US-China Meeting: A Temporary Truce

President Trump described his meeting with China's Xi Jinping as "amazing," announcing a significant step towards a "broader reset" in trade relations. Key outcomes include:

  • Fentanyl Tariffs: A 20% tariff on Chinese goods linked to fentanyl will be cut in half to 10%.
  • Rare Earth Exports: China has agreed to extend rare earth mineral export controls for at least another year.
  • Soybean Deals: China is expected to renew purchases of US soybeans, a move that would significantly benefit American farmers.

However, Beijing's readout of the meeting omitted crucial details, particularly regarding semiconductors. President Trump stated that discussions around Nvidia's access to China were left out, with the issue to be resolved between Beijing and the chipmaker. The future of TikTok and China's ties to Russia also remain unresolved, although Trump indicated an agreement to work together on Ukraine.

Key Arguments/Perspectives:

  • Temporary Truce: Analysts view the agreement as a "temporary truce" rather than a fundamental shift in the US-China relationship. The details of the agreements often have expiration dates (e.g., one year for rare earth exports and shipping fees), suggesting a short-term de-escalation.
  • De-escalation, Not Resolution: While the tariff reduction and renewed soybean purchases are seen as positive directional arrows towards de-escalation, overall tariffs remain at a significant 47%.
  • Unresolved Issues: The list of unresolved issues, including semiconductors, Taiwan, Russian oil purchases, and TikTok, is considered longer than the list of agreements.
  • Decoupling Continues: Experts like Capital Economics suggest that despite short-term improvements, both sides will continue their "decoupling" process, meaning the trend of the US and China moving apart is unlikely to change.
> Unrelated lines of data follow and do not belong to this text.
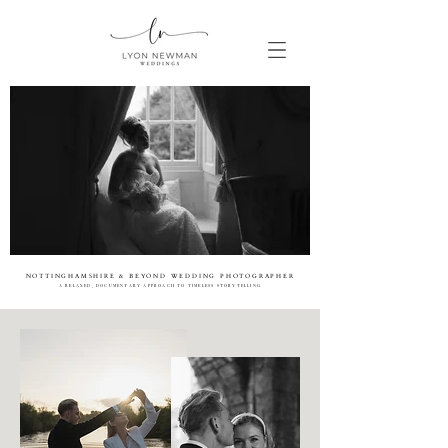
NOTTINGHAMSHIRE & BEYOND WEDDING PHOTOGRAPHER
A RELAXED, DOCUMENTARY APPROACH TO TIMELESS STORYTELLING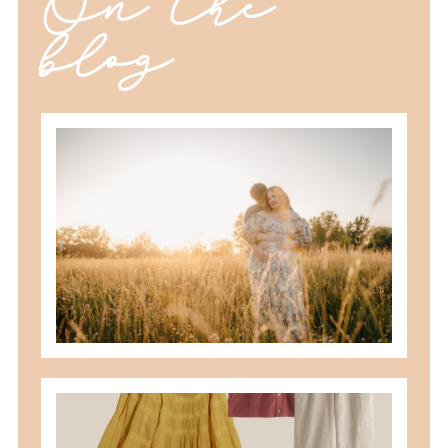
On the
blog
best maternity poses with husband
READ MORE
what to wear for family pictures +
how i help you plan it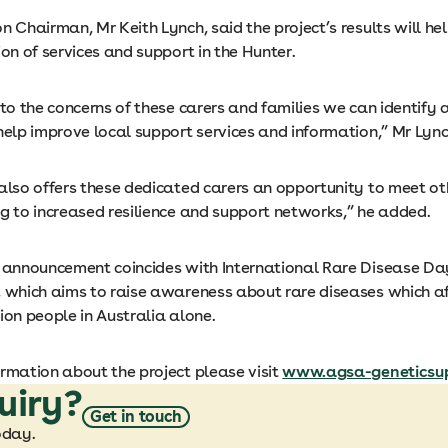
n Chairman, Mr Keith Lynch, said the project’s results will he
ion of services and support in the Hunter.
 to the concerns of these carers and families we can identify
help improve local support services and information,” Mr Lync
 also offers these dedicated carers an opportunity to meet ot
ng to increased resilience and support networks,” he added.
s announcement coincides with International Rare Disease D
, which aims to raise awareness about rare diseases which a
ion people in Australia alone.
ormation about the project please visit
www.agsa-geneticsup
uiry?
Get in touch
oday.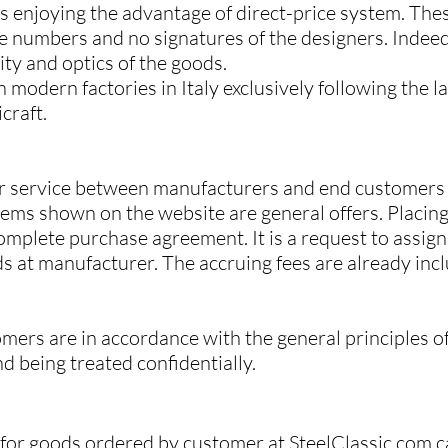
es enjoying the advantage of direct-price system. The
e numbers and no signatures of the designers. Indeed,
ity and optics of the goods.
 modern factories in Italy exclusively following the 
craft.
utor service between manufacturers and end customer
ems shown on the website are general offers. Placing
mplete purchase agreement. It is a request to assign 
ds at manufacturer. The accruing fees are already inc
mers are in accordance with the general principles o
nd being treated confidentially.
e for goods ordered by customer at SteelClassic.com c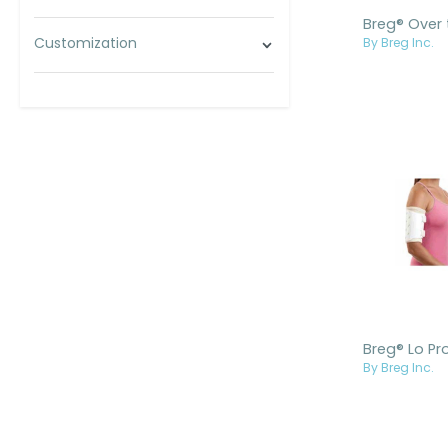
Customization
By Breg Inc.
By Breg Inc.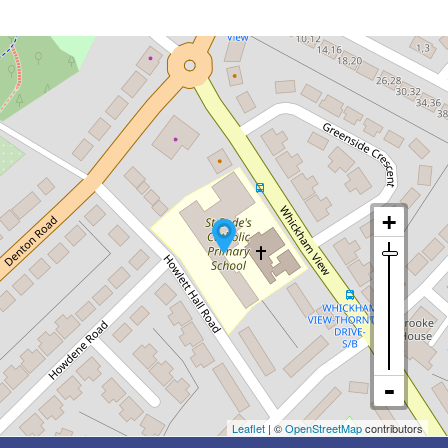
Leaflet
| ©
OpenStreetMap
contributors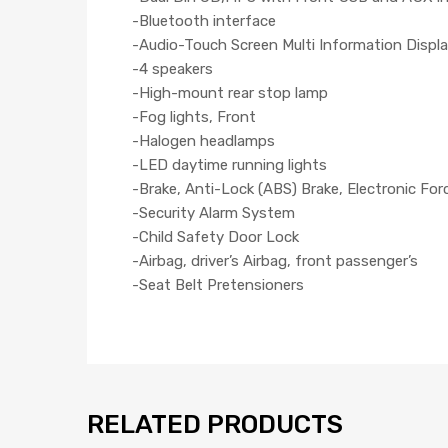
-Bluetooth interface
-Audio-Touch Screen Multi Information Displa
-4 speakers
-High-mount rear stop lamp
-Fog lights, Front
-Halogen headlamps
-LED daytime running lights
-Brake, Anti-Lock (ABS) Brake, Electronic For
-Security Alarm System
-Child Safety Door Lock
-Airbag, driver’s Airbag, front passenger’s
-Seat Belt Pretensioners
RELATED PRODUCTS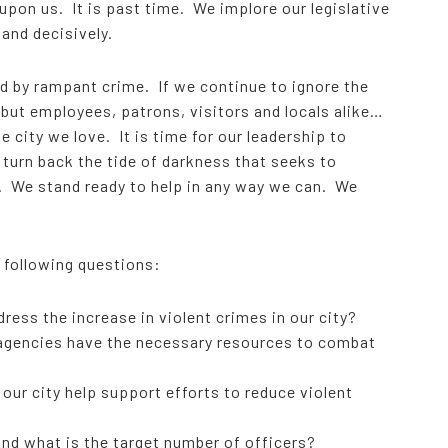
upon us. It is past time. We implore our legislative
 and decisively.
d by rampant crime. If we continue to ignore the
 but employees, patrons, visitors and locals alike…
 city we love. It is time for our leadership to
 turn back the tide of darkness that seeks to
y. We stand ready to help in any way we can. We
e following questions:
ress the increase in violent crimes in our city?
 agencies have the necessary resources to combat
ur city help support efforts to reduce violent
and what is the target number of officers?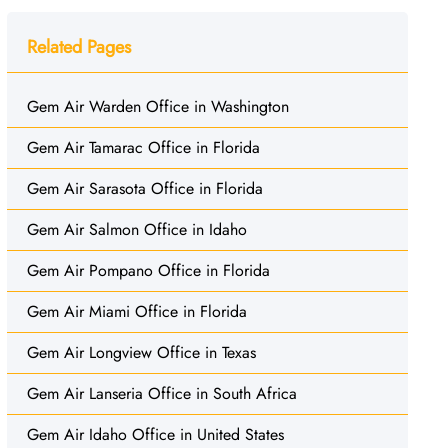
Related Pages
Gem Air Warden Office in Washington
Gem Air Tamarac Office in Florida
Gem Air Sarasota Office in Florida
Gem Air Salmon Office in Idaho
Gem Air Pompano Office in Florida
Gem Air Miami Office in Florida
Gem Air Longview Office in Texas
Gem Air Lanseria Office in South Africa
Gem Air Idaho Office in United States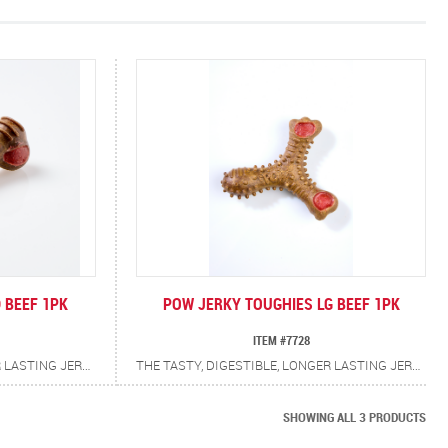
 BEEF 1PK
POW JERKY TOUGHIES LG BEEF 1PK
ITEM #7728
THE TASTY, DIGESTIBLE, LONGER LASTING JERKY DOG CHEW. MADE WITH MEAT AND COLLAGEN, 100% NYLON AND RAWHIDE FREE.
THE TASTY, DIGESTIBLE, LONGER LASTING JERKY DOG CHEW. MADE WITH MEAT AND COLLAGEN, 100% NYLON AND RAWHIDE FREE.
SHOWING ALL 3 PRODUCTS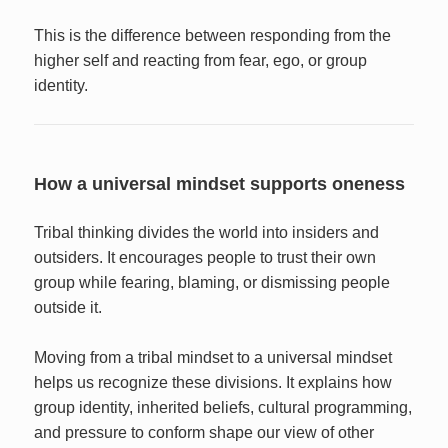
This is the difference between responding from the
higher self and reacting from fear, ego, or group
identity.
How a universal mindset supports oneness
Tribal thinking divides the world into insiders and
outsiders. It encourages people to trust their own
group while fearing, blaming, or dismissing people
outside it.
Moving from a tribal mindset to a universal mindset
helps us recognize these divisions. It explains how
group identity, inherited beliefs, cultural programming,
and pressure to conform shape our view of other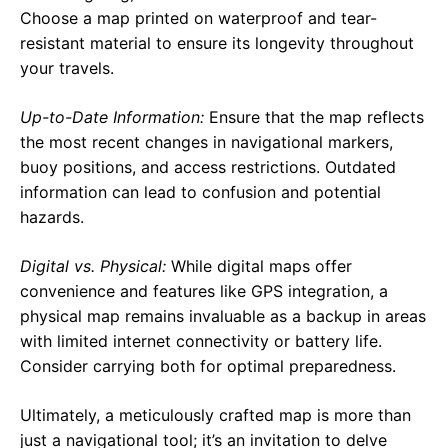
Choose a map printed on waterproof and tear-
resistant material to ensure its longevity throughout
your travels.
Up-to-Date Information:
Ensure that the map reflects
the most recent changes in navigational markers,
buoy positions, and access restrictions. Outdated
information can lead to confusion and potential
hazards.
Digital vs. Physical:
While digital maps offer
convenience and features like GPS integration, a
physical map remains invaluable as a backup in areas
with limited internet connectivity or battery life.
Consider carrying both for optimal preparedness.
Ultimately, a meticulously crafted map is more than
just a navigational tool; it’s an invitation to delve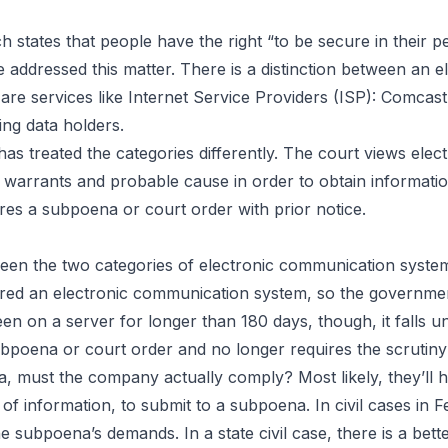
ch states that people have the right “to be secure in their 
 addressed this matter. There is a distinction between an
are services like Internet Service Providers (ISP): Comcas
ng data holders.
 has treated the categories differently. The court views el
arrants and probable cause in order to obtain information
es a subpoena or court order with prior notice.
tween the two categories of electronic communication syst
idered an electronic communication system, so the governme
 on a server for longer than 180 days, though, it falls un
 subpoena or court order and no longer requires the scruti
, must the company actually comply? Most likely, they’ll hav
f information, to submit to a subpoena. In civil cases in 
he subpoena’s demands. In a state civil case, there is a bet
Terry Haynes of Panga Policy anticipates "nebulous truces for any short period of time."

Data/Statistics:

  • Fentanyl tariffs reduced from 20% to 10%.
  • Overall US tariffs on China remain at 47%.
  • Rare earth export controls extended for one year.

Big Tech Earnings: AI Spending Dominates

A massive week for big tech earnings is underway, with a significant focus on Artificial Intelligence (AI) spending and its impact on profitability.

Alphabet (Google)

  • Performance: Shares jumped over 7% in pre-market trading following a strong quarter that exceeded Wall Street expectations.
  • Revenue: Climbed to $102 billion.
  • Key Driver: A 34% jump in Google Cloud, with AI deals generating billions in new revenue.
  • Capital Expenditures (Capex): Raised its full-year capex forecast to $92 billion, citing heavy AI demand.

Meta (Facebook)

  • Performance: Shares slid nearly 9% in pre-market trading despite strong revenue.
  • Earnings Miss: Hit by a one-time tax charge and heavy AI spending.
  • AI Investment: The company is investing tens of billions in data centers and talent.
  • Capex Outlook: Raised its 2025 capital spending outlook to as much as $72 billion, with further increases expected in 2026 due to infrastructure and compensation costs.
  • Analyst Perspective (Aaron Kessler, Seaport Research Partners): While acknowledging strong revenue growth and ad revenue performance, concerns remain about the expense base and the return on investment (ROI) for "super intelligence investments" in non-core businesses. However, Kessler remains bullish, citing continued strong revenue growth and an "undemanding" valuation on a GAAP earnings basis.

Microsoft

  • Performance: Shares moved lower, down roughly 3% pre-market, despite topping revenue and earnings expectations.
  • Cloud Business Growth: Grew 26% year-over-year.
  • Capex: Jumped 74% to $35 billion, primarily to fund AI infrastructure.
  • OpenAI Partnership: Finalized a new deal with OpenAI, which has restructured into a for-profit public benefit corporation. Microsoft holds a 27% stake in OpenAI, valued at approximately $135 billion.

Key Concepts:

  • AI Spending: A major factor influencing profitability and capital expenditures for tech giants.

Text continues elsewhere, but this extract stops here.